__Task goal__.
Output all entries exactly; images excluded.
··· Available data
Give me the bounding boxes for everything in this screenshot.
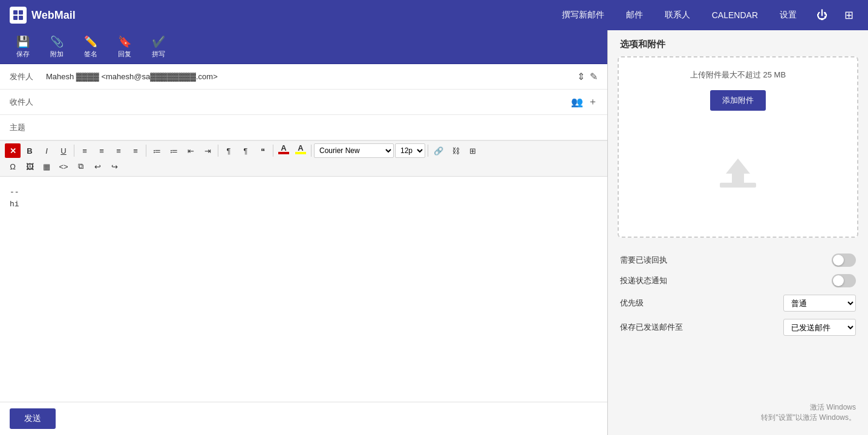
- save-icon: 💾: [16, 35, 30, 48]
- compose-fields: 发件人 Mahesh ▓▓▓▓ <mahesh@sa▓▓▓▓▓▓▓▓.com> …: [0, 64, 607, 141]
- add-attachment-button[interactable]: 添加附件: [710, 90, 766, 111]
- from-actions: ⇕ ✎: [577, 71, 598, 82]
- nav-mail[interactable]: 邮件: [615, 0, 654, 30]
- nav-calendar[interactable]: CALENDAR: [701, 0, 769, 30]
- font-size-select[interactable]: 12pt 10pt 14pt 16pt: [395, 143, 425, 158]
- delivery-notify-toggle[interactable]: [832, 274, 856, 287]
- attach-button[interactable]: 📎 附加: [46, 35, 68, 59]
- redo-button[interactable]: ↪: [106, 159, 122, 174]
- separator-5: [311, 145, 312, 157]
- save-to-row: 保存已发送邮件至 已发送邮件 草稿: [620, 319, 856, 336]
- from-row: 发件人 Mahesh ▓▓▓▓ <mahesh@sa▓▓▓▓▓▓▓▓.com> …: [0, 64, 607, 90]
- main-layout: 💾 保存 📎 附加 ✏️ 签名 🔖 回复 ✔️ 拼写 发件人: [0, 30, 868, 435]
- save-to-select[interactable]: 已发送邮件 草稿: [783, 319, 856, 336]
- reply-label: 回复: [118, 50, 131, 59]
- download-drop-icon: [714, 149, 762, 198]
- spell-button[interactable]: ✔️ 拼写: [148, 35, 169, 59]
- from-edit-icon[interactable]: ✎: [590, 71, 598, 82]
- attach-label: 附加: [50, 50, 64, 59]
- priority-select[interactable]: 低 普通 高: [783, 295, 856, 312]
- delivery-notify-knob: [833, 275, 844, 286]
- read-receipt-label: 需要已读回执: [620, 255, 667, 266]
- align-justify-button[interactable]: ≡: [128, 143, 143, 158]
- code-button[interactable]: <>: [56, 159, 71, 174]
- separator-4: [273, 145, 273, 157]
- link-button[interactable]: 🔗: [431, 143, 446, 158]
- attach-icon: 📎: [50, 35, 64, 48]
- align-right-button[interactable]: ≡: [111, 143, 126, 158]
- blockquote-button[interactable]: ❝: [255, 143, 270, 158]
- nav-links: 撰写新邮件 邮件 联系人 CALENDAR 设置: [551, 0, 808, 30]
- to-label: 收件人: [10, 97, 46, 108]
- font-color-button[interactable]: A: [276, 143, 292, 158]
- italic-button[interactable]: I: [39, 143, 54, 158]
- editor-toolbar: ✕ B I U ≡ ≡ ≡ ≡ ≔ ≔ ⇤ ⇥ ¶ ¶ ❝ A: [0, 141, 607, 177]
- upload-limit-text: 上传附件最大不超过 25 MB: [690, 70, 786, 80]
- align-center-button[interactable]: ≡: [94, 143, 109, 158]
- read-receipt-row: 需要已读回执: [620, 253, 856, 267]
- save-label: 保存: [16, 50, 30, 59]
- copy-button[interactable]: ⧉: [73, 159, 88, 174]
- top-navigation: WebMail 撰写新邮件 邮件 联系人 CALENDAR 设置 ⏻ ⊞: [0, 0, 868, 30]
- nav-contacts[interactable]: 联系人: [654, 0, 701, 30]
- table-button[interactable]: ⊞: [465, 143, 480, 158]
- send-button[interactable]: 发送: [10, 408, 56, 429]
- read-receipt-toggle[interactable]: [832, 253, 856, 267]
- nav-action-icons: ⏻ ⊞: [812, 5, 858, 25]
- delivery-notify-label: 投递状态通知: [620, 275, 667, 286]
- image-button[interactable]: 🖼: [22, 159, 38, 174]
- svg-rect-4: [720, 183, 756, 188]
- app-title: WebMail: [31, 9, 76, 22]
- svg-rect-1: [19, 10, 23, 15]
- special-char-button[interactable]: Ω: [5, 159, 21, 174]
- media-button[interactable]: ▦: [39, 159, 54, 174]
- compose-toolbar: 💾 保存 📎 附加 ✏️ 签名 🔖 回复 ✔️ 拼写: [0, 30, 607, 64]
- save-button[interactable]: 💾 保存: [12, 35, 34, 59]
- editor-toolbar-row-2: Ω 🖼 ▦ <> ⧉ ↩ ↪: [5, 159, 602, 174]
- to-input[interactable]: [46, 93, 571, 111]
- editor-content-line1: --: [10, 186, 598, 198]
- sidebar-panel: 选项和附件 上传附件最大不超过 25 MB 添加附件 需要已读回执 投递状态通知: [608, 30, 868, 435]
- indent-button[interactable]: ⇥: [200, 143, 215, 158]
- save-to-label: 保存已发送邮件至: [620, 322, 683, 333]
- nav-settings[interactable]: 设置: [769, 0, 808, 30]
- from-expand-icon[interactable]: ⇕: [577, 71, 585, 82]
- subject-label: 主题: [10, 122, 46, 133]
- subject-row: 主题: [0, 115, 607, 140]
- reply-button[interactable]: 🔖 回复: [114, 35, 135, 59]
- activate-windows-title: 激活 Windows: [620, 402, 856, 413]
- paragraph-button[interactable]: ¶: [221, 143, 237, 158]
- svg-rect-3: [19, 16, 23, 20]
- unordered-list-button[interactable]: ≔: [149, 143, 165, 158]
- contacts-icon[interactable]: 👥: [571, 96, 583, 108]
- compose-area: 💾 保存 📎 附加 ✏️ 签名 🔖 回复 ✔️ 拼写 发件人: [0, 30, 608, 435]
- svg-rect-2: [13, 16, 18, 20]
- bold-button[interactable]: B: [22, 143, 38, 158]
- separator-6: [428, 145, 428, 157]
- paragraph-alt-button[interactable]: ¶: [238, 143, 253, 158]
- sign-button[interactable]: ✏️ 签名: [80, 35, 102, 59]
- nav-compose[interactable]: 撰写新邮件: [551, 0, 615, 30]
- compose-bottom: 发送: [0, 402, 607, 435]
- editor-content-line2: hi: [10, 198, 598, 211]
- remove-format-button[interactable]: ✕: [5, 143, 21, 158]
- svg-rect-0: [13, 10, 18, 15]
- subject-input[interactable]: [46, 118, 598, 137]
- outdent-button[interactable]: ⇤: [183, 143, 198, 158]
- undo-button[interactable]: ↩: [90, 159, 105, 174]
- from-value: Mahesh ▓▓▓▓ <mahesh@sa▓▓▓▓▓▓▓▓.com>: [46, 67, 577, 86]
- editor-body[interactable]: -- hi: [0, 177, 607, 402]
- delivery-notify-row: 投递状态通知: [620, 274, 856, 287]
- align-left-button[interactable]: ≡: [77, 143, 93, 158]
- add-recipient-icon[interactable]: ＋: [588, 96, 598, 108]
- underline-button[interactable]: U: [56, 143, 71, 158]
- priority-label: 优先级: [620, 298, 644, 309]
- upload-zone[interactable]: 上传附件最大不超过 25 MB 添加附件: [618, 56, 858, 238]
- bg-color-button[interactable]: A: [293, 143, 308, 158]
- power-icon[interactable]: ⏻: [812, 5, 832, 25]
- ordered-list-button[interactable]: ≔: [166, 143, 181, 158]
- from-label: 发件人: [10, 71, 46, 82]
- grid-icon[interactable]: ⊞: [839, 5, 858, 25]
- unlink-button[interactable]: ⛓: [448, 143, 463, 158]
- font-family-select[interactable]: Courier New Arial Times New Roman: [314, 143, 394, 158]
······
__Response to the task__.
Give me the bounding boxes for everything in this screenshot.
- save-icon: 💾: [16, 35, 30, 48]
- compose-fields: 发件人 Mahesh ▓▓▓▓ <mahesh@sa▓▓▓▓▓▓▓▓.com> …: [0, 64, 607, 141]
- add-attachment-button[interactable]: 添加附件: [710, 90, 766, 111]
- from-actions: ⇕ ✎: [577, 71, 598, 82]
- nav-mail[interactable]: 邮件: [615, 0, 654, 30]
- nav-calendar[interactable]: CALENDAR: [701, 0, 769, 30]
- font-size-select[interactable]: 12pt 10pt 14pt 16pt: [395, 143, 425, 158]
- delivery-notify-toggle[interactable]: [832, 274, 856, 287]
- attach-button[interactable]: 📎 附加: [46, 35, 68, 59]
- redo-button[interactable]: ↪: [106, 159, 122, 174]
- separator-5: [311, 145, 312, 157]
- save-to-row: 保存已发送邮件至 已发送邮件 草稿: [620, 319, 856, 336]
- from-row: 发件人 Mahesh ▓▓▓▓ <mahesh@sa▓▓▓▓▓▓▓▓.com> …: [0, 64, 607, 90]
- main-layout: 💾 保存 📎 附加 ✏️ 签名 🔖 回复 ✔️ 拼写 发件人: [0, 30, 868, 435]
- save-to-select[interactable]: 已发送邮件 草稿: [783, 319, 856, 336]
- reply-label: 回复: [118, 50, 131, 59]
- download-drop-icon: [714, 149, 762, 198]
- spell-button[interactable]: ✔️ 拼写: [148, 35, 169, 59]
- from-edit-icon[interactable]: ✎: [590, 71, 598, 82]
- attach-label: 附加: [50, 50, 64, 59]
- priority-select[interactable]: 低 普通 高: [783, 295, 856, 312]
- delivery-notify-knob: [833, 275, 844, 286]
- read-receipt-label: 需要已读回执: [620, 255, 667, 266]
- align-justify-button[interactable]: ≡: [128, 143, 143, 158]
- code-button[interactable]: <>: [56, 159, 71, 174]
- separator-4: [273, 145, 273, 157]
- link-button[interactable]: 🔗: [431, 143, 446, 158]
- attach-icon: 📎: [50, 35, 64, 48]
- align-right-button[interactable]: ≡: [111, 143, 126, 158]
- blockquote-button[interactable]: ❝: [255, 143, 270, 158]
- nav-links: 撰写新邮件 邮件 联系人 CALENDAR 设置: [551, 0, 808, 30]
- to-label: 收件人: [10, 97, 46, 108]
- font-color-button[interactable]: A: [276, 143, 292, 158]
- italic-button[interactable]: I: [39, 143, 54, 158]
- editor-toolbar: ✕ B I U ≡ ≡ ≡ ≡ ≔ ≔ ⇤ ⇥ ¶ ¶ ❝ A: [0, 141, 607, 177]
- upload-limit-text: 上传附件最大不超过 25 MB: [690, 70, 786, 80]
- align-center-button[interactable]: ≡: [94, 143, 109, 158]
- read-receipt-row: 需要已读回执: [620, 253, 856, 267]
- save-label: 保存: [16, 50, 30, 59]
- copy-button[interactable]: ⧉: [73, 159, 88, 174]
- top-navigation: WebMail 撰写新邮件 邮件 联系人 CALENDAR 设置 ⏻ ⊞: [0, 0, 868, 30]
- nav-contacts[interactable]: 联系人: [654, 0, 701, 30]
- table-button[interactable]: ⊞: [465, 143, 480, 158]
- send-button[interactable]: 发送: [10, 408, 56, 429]
- read-receipt-toggle[interactable]: [832, 253, 856, 267]
- nav-action-icons: ⏻ ⊞: [812, 5, 858, 25]
- delivery-notify-label: 投递状态通知: [620, 275, 667, 286]
- image-button[interactable]: 🖼: [22, 159, 38, 174]
- svg-rect-4: [720, 183, 756, 188]
- app-title: WebMail: [31, 9, 76, 22]
- svg-rect-1: [19, 10, 23, 15]
- special-char-button[interactable]: Ω: [5, 159, 21, 174]
- media-button[interactable]: ▦: [39, 159, 54, 174]
- compose-toolbar: 💾 保存 📎 附加 ✏️ 签名 🔖 回复 ✔️ 拼写: [0, 30, 607, 64]
- save-button[interactable]: 💾 保存: [12, 35, 34, 59]
- editor-toolbar-row-2: Ω 🖼 ▦ <> ⧉ ↩ ↪: [5, 159, 602, 174]
- to-input[interactable]: [46, 93, 571, 111]
- editor-content-line1: --: [10, 186, 598, 198]
- sidebar-panel: 选项和附件 上传附件最大不超过 25 MB 添加附件 需要已读回执 投递状态通知: [608, 30, 868, 435]
- indent-button[interactable]: ⇥: [200, 143, 215, 158]
- save-to-label: 保存已发送邮件至: [620, 322, 683, 333]
- nav-settings[interactable]: 设置: [769, 0, 808, 30]
- from-expand-icon[interactable]: ⇕: [577, 71, 585, 82]
- subject-label: 主题: [10, 122, 46, 133]
- subject-row: 主题: [0, 115, 607, 140]
- reply-button[interactable]: 🔖 回复: [114, 35, 135, 59]
- activate-windows-title: 激活 Windows: [620, 402, 856, 413]
- paragraph-button[interactable]: ¶: [221, 143, 237, 158]
- svg-rect-3: [19, 16, 23, 20]
- unordered-list-button[interactable]: ≔: [149, 143, 165, 158]
- contacts-icon[interactable]: 👥: [571, 96, 583, 108]
- compose-area: 💾 保存 📎 附加 ✏️ 签名 🔖 回复 ✔️ 拼写 发件人: [0, 30, 608, 435]
- svg-rect-2: [13, 16, 18, 20]
- bold-button[interactable]: B: [22, 143, 38, 158]
- separator-6: [428, 145, 428, 157]
- paragraph-alt-button[interactable]: ¶: [238, 143, 253, 158]
- sign-button[interactable]: ✏️ 签名: [80, 35, 102, 59]
- nav-compose[interactable]: 撰写新邮件: [551, 0, 615, 30]
- compose-bottom: 发送: [0, 402, 607, 435]
- editor-content-line2: hi: [10, 198, 598, 211]
- remove-format-button[interactable]: ✕: [5, 143, 21, 158]
- svg-rect-0: [13, 10, 18, 15]
- subject-input[interactable]: [46, 118, 598, 137]
- outdent-button[interactable]: ⇤: [183, 143, 198, 158]
- undo-button[interactable]: ↩: [90, 159, 105, 174]
- from-value: Mahesh ▓▓▓▓ <mahesh@sa▓▓▓▓▓▓▓▓.com>: [46, 67, 577, 86]
- editor-body[interactable]: -- hi: [0, 177, 607, 402]
- delivery-notify-row: 投递状态通知: [620, 274, 856, 287]
- align-left-button[interactable]: ≡: [77, 143, 93, 158]
- add-recipient-icon[interactable]: ＋: [588, 96, 598, 108]
- underline-button[interactable]: U: [56, 143, 71, 158]
- priority-label: 优先级: [620, 298, 644, 309]
- upload-zone[interactable]: 上传附件最大不超过 25 MB 添加附件: [618, 56, 858, 238]
- bg-color-button[interactable]: A: [293, 143, 308, 158]
- power-icon[interactable]: ⏻: [812, 5, 832, 25]
- ordered-list-button[interactable]: ≔: [166, 143, 181, 158]
- from-label: 发件人: [10, 71, 46, 82]
- grid-icon[interactable]: ⊞: [839, 5, 858, 25]
- unlink-button[interactable]: ⛓: [448, 143, 463, 158]
- font-family-select[interactable]: Courier New Arial Times New Roman: [314, 143, 394, 158]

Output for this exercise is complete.